Il Segretario di Stato americano Marco Rubio è arrivato in Israele dopo aver espresso ieri il fermo sostegno dell’amministrazione di Donald Trump al suo alleato, nonostante i recenti attacchi israeliani in Qatar. Secondo il Dipartimento di Stato americano, lo scopo del viaggio di Rubio è quello di assicurare a Israele il sostegno degli Stati Uniti, in vista del prossimo riconoscimento di uno Stato palestinese da parte di diversi Paesi all’Assemblea Generale delle Nazioni Unite. Il segretario di Stato dovrebbe discutere della possibilità di un’annessione israeliana di parti della Cisgiordania occupata in risposta all’annunciato riconoscimento dello Stato di Palestina. Lo riferisce Axios citando funzionari israeliani e statunitensi. Il premier israeliano Benjamin Netanyahu, secondo un funzionario israeliano, vuole capire nel suo incontro con Rubio se Trump sosterrebbe l’annessione nonostante il rischio di un collasso degli Accordi di Abramo già minacciato dagli Emirati.
La maggior parte della comunità internazionale considera la Cisgiordania un territorio occupato e riterrebbe qualsiasi annessione israeliana illegale e provocatoria. Gli Emirati Arabi Uniti hanno avvertito l’amministrazione Trump e il governo israeliano che l’annessione della Cisgiordania danneggerebbe in modo significativo il trattato di pace tra Abu Dhabi e Israele e i più ampi Accordi di Abramo, compromettendo le speranze del presidente Usa di ampliarli.
Due funzionari israeliani hanno detto ad Axios che Rubio, in riunioni private, ha fatto intendere di non opporsi ad annessioni in Cisgiordania e che l’amministrazione Trump non si metterebbe di traverso.

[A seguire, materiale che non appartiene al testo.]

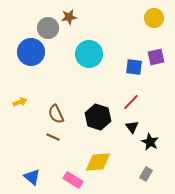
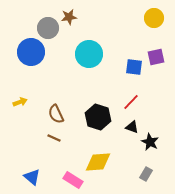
black triangle: rotated 32 degrees counterclockwise
brown line: moved 1 px right, 1 px down
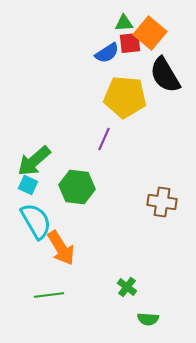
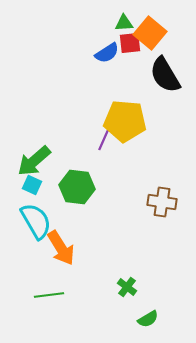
yellow pentagon: moved 24 px down
cyan square: moved 4 px right
green semicircle: rotated 35 degrees counterclockwise
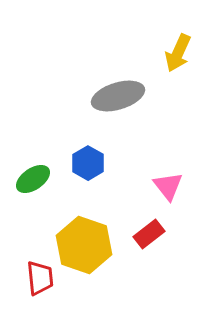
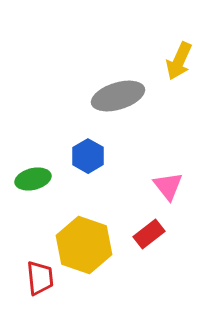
yellow arrow: moved 1 px right, 8 px down
blue hexagon: moved 7 px up
green ellipse: rotated 20 degrees clockwise
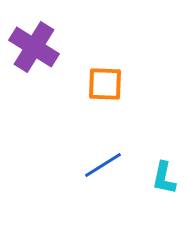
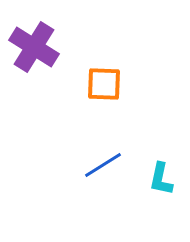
orange square: moved 1 px left
cyan L-shape: moved 3 px left, 1 px down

Negli ultimi giorni ci sono state diverse riunioni interne alla Casa Bianca e al Dipartimento di Stato per definire una linea pubblica che non lasciasse spazio a interpretazioni sulla posizione degli Usa. La principale preoccupazione espressa da funzionari della Casa Bianca e del Dipartimento di Stato in questi incontri è che un’annessione israeliana di parti della Cisgiordania porterebbe al collasso degli Accordi di Abramo e macchierebbe l’eredità politica di Trump, ha detto un funzionario statunitense. Una fonte informata ha detto che gli Emirati hanno ribadito chiaramente la loro posizione al Dipartimento di Stato prima del viaggio di Rubio in Israele.

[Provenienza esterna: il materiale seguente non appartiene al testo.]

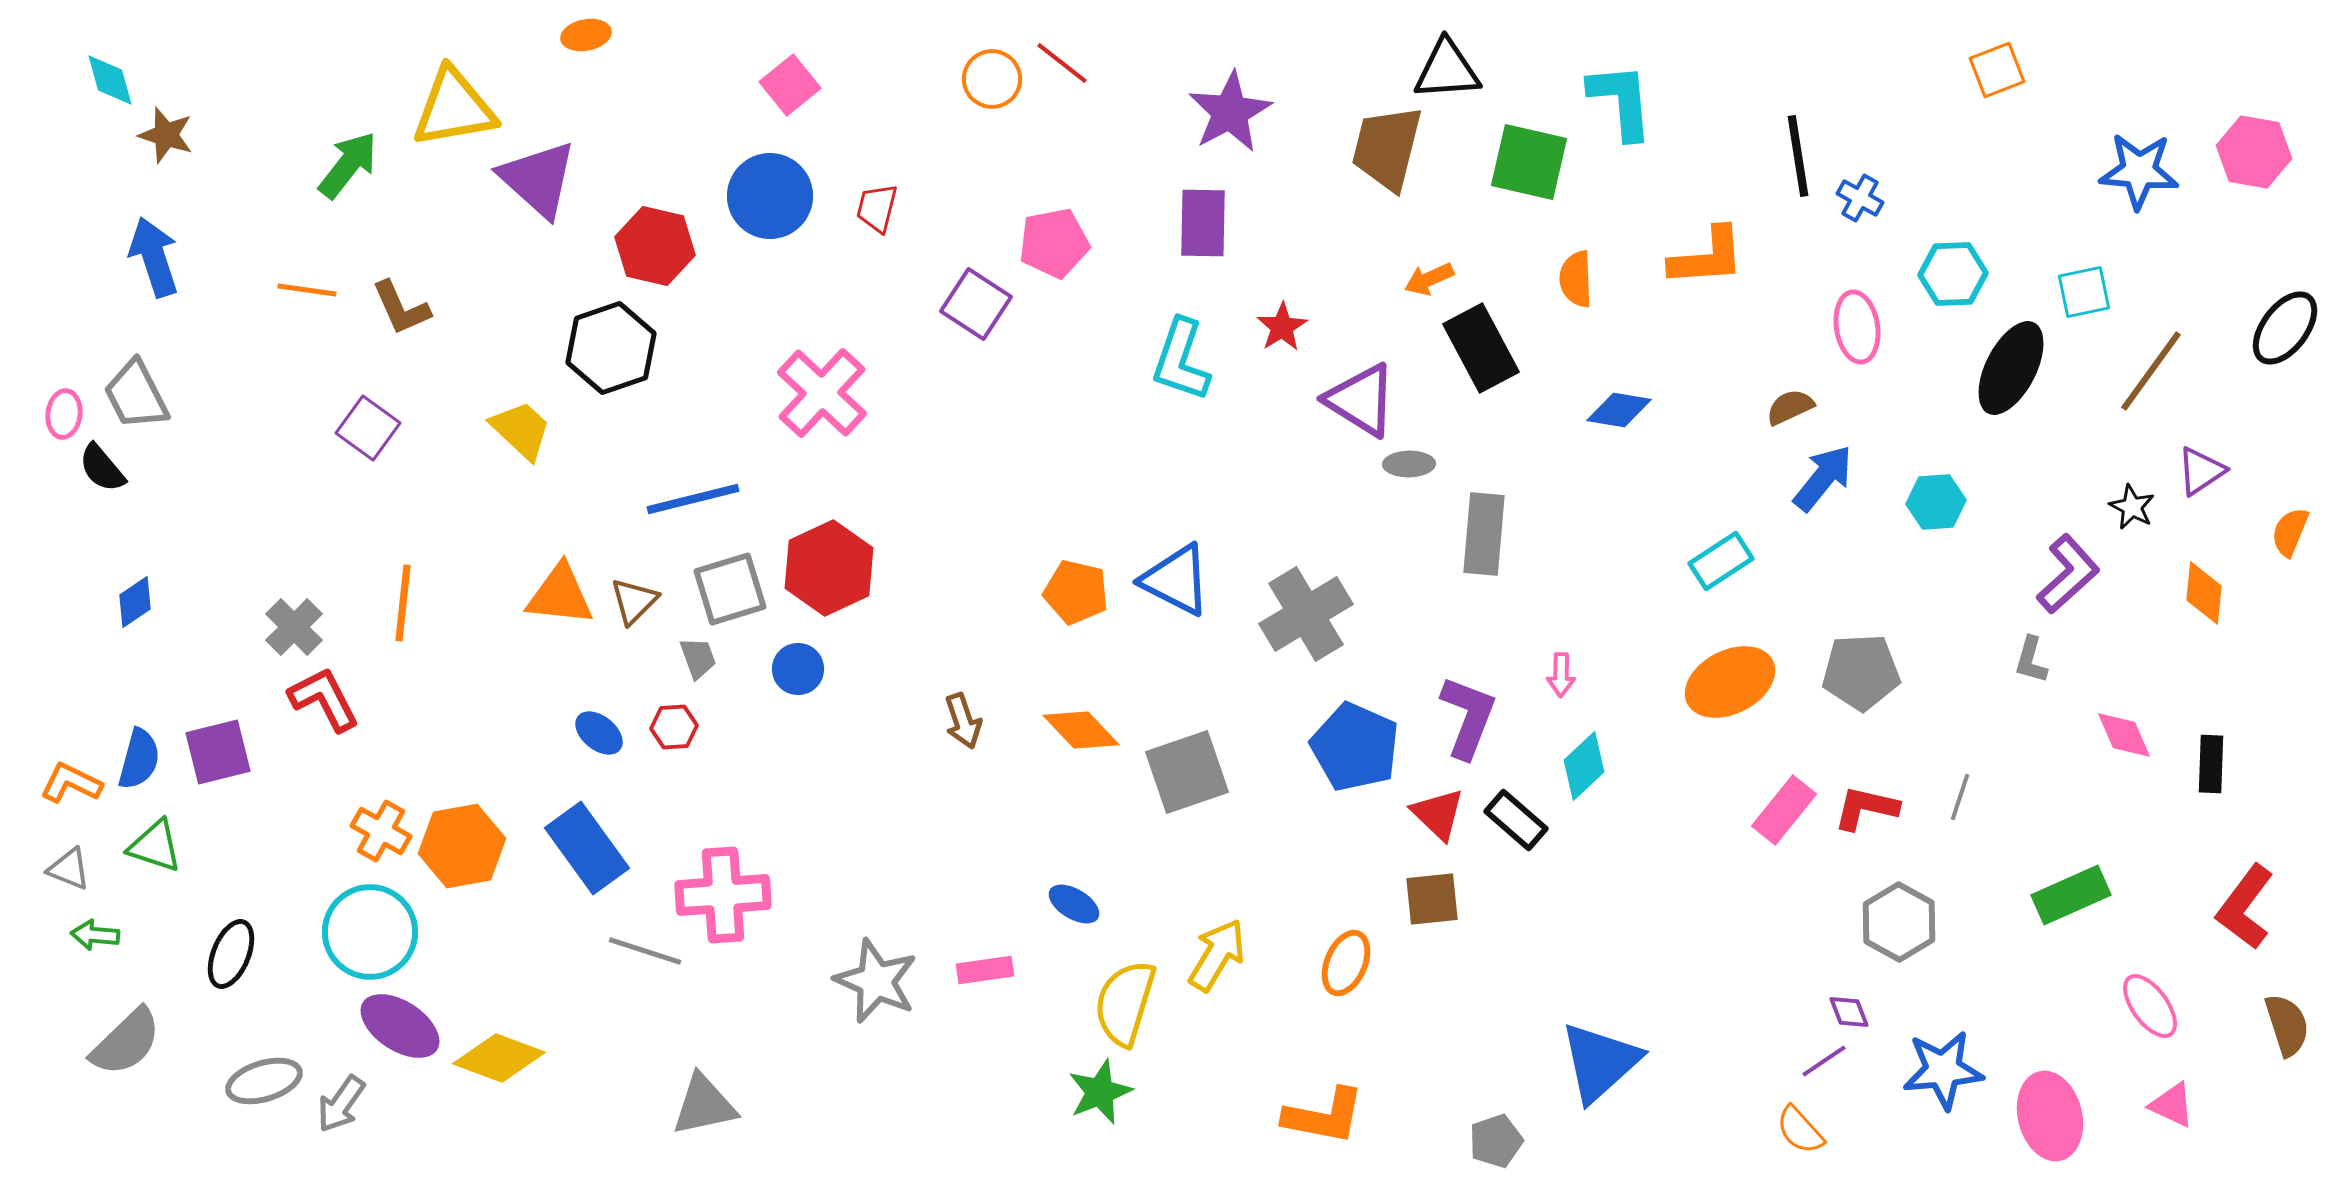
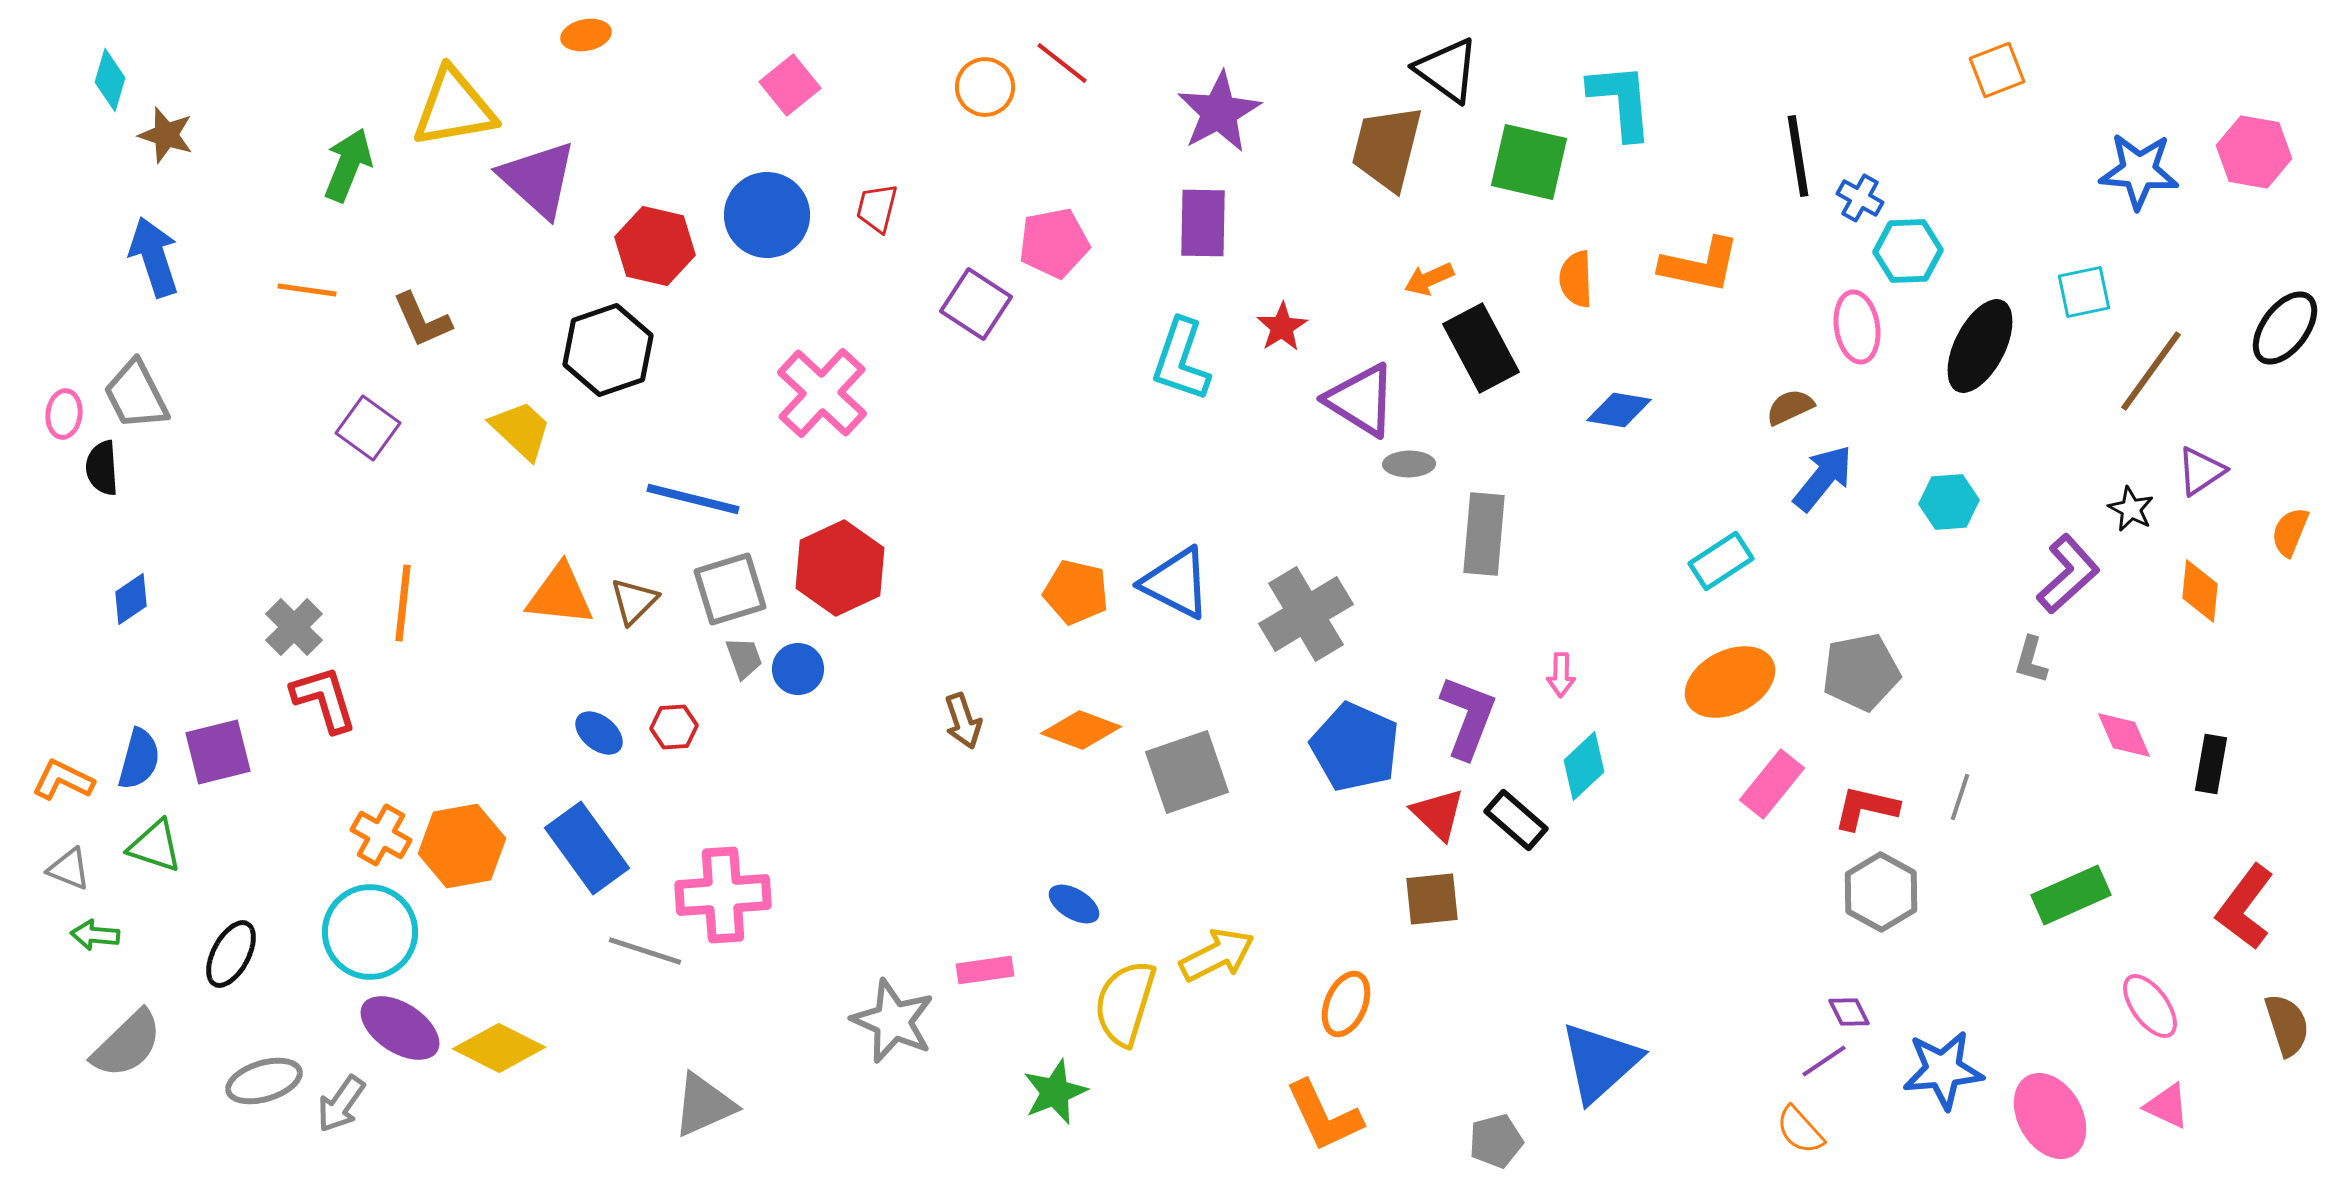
black triangle at (1447, 70): rotated 40 degrees clockwise
orange circle at (992, 79): moved 7 px left, 8 px down
cyan diamond at (110, 80): rotated 32 degrees clockwise
purple star at (1230, 112): moved 11 px left
green arrow at (348, 165): rotated 16 degrees counterclockwise
blue circle at (770, 196): moved 3 px left, 19 px down
orange L-shape at (1707, 257): moved 7 px left, 8 px down; rotated 16 degrees clockwise
cyan hexagon at (1953, 274): moved 45 px left, 23 px up
brown L-shape at (401, 308): moved 21 px right, 12 px down
black hexagon at (611, 348): moved 3 px left, 2 px down
black ellipse at (2011, 368): moved 31 px left, 22 px up
black semicircle at (102, 468): rotated 36 degrees clockwise
blue line at (693, 499): rotated 28 degrees clockwise
cyan hexagon at (1936, 502): moved 13 px right
black star at (2132, 507): moved 1 px left, 2 px down
red hexagon at (829, 568): moved 11 px right
blue triangle at (1176, 580): moved 3 px down
orange diamond at (2204, 593): moved 4 px left, 2 px up
blue diamond at (135, 602): moved 4 px left, 3 px up
gray trapezoid at (698, 658): moved 46 px right
gray pentagon at (1861, 672): rotated 8 degrees counterclockwise
red L-shape at (324, 699): rotated 10 degrees clockwise
orange diamond at (1081, 730): rotated 26 degrees counterclockwise
black rectangle at (2211, 764): rotated 8 degrees clockwise
orange L-shape at (71, 783): moved 8 px left, 3 px up
pink rectangle at (1784, 810): moved 12 px left, 26 px up
orange cross at (381, 831): moved 4 px down
gray hexagon at (1899, 922): moved 18 px left, 30 px up
black ellipse at (231, 954): rotated 6 degrees clockwise
yellow arrow at (1217, 955): rotated 32 degrees clockwise
orange ellipse at (1346, 963): moved 41 px down
gray star at (876, 981): moved 17 px right, 40 px down
purple diamond at (1849, 1012): rotated 6 degrees counterclockwise
purple ellipse at (400, 1026): moved 2 px down
gray semicircle at (126, 1042): moved 1 px right, 2 px down
yellow diamond at (499, 1058): moved 10 px up; rotated 6 degrees clockwise
green star at (1100, 1092): moved 45 px left
gray triangle at (704, 1105): rotated 12 degrees counterclockwise
pink triangle at (2172, 1105): moved 5 px left, 1 px down
orange L-shape at (1324, 1116): rotated 54 degrees clockwise
pink ellipse at (2050, 1116): rotated 16 degrees counterclockwise
gray pentagon at (1496, 1141): rotated 4 degrees clockwise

Intanto le Idf hanno diffuso un avviso di evacuazione per i palestinesi residenti nelle vicinanze di un grattacielo nel quartiere Rimal di Gaza City in vista di un attacco aereo. Lo riporta il Times of Israel. «Le Idf colpiranno presto l’edificio a causa della presenza di infrastrutture terroristiche di Hamas al suo interno o nelle vicinanze», afferma il portavoce in lingua araba delle Idf, il colonnello Avichay Adraee. Ai civili viene ordinato di lasciare Gaza City per dirigersi verso la “zona umanitaria” designata da Israele, nel sud della Striscia.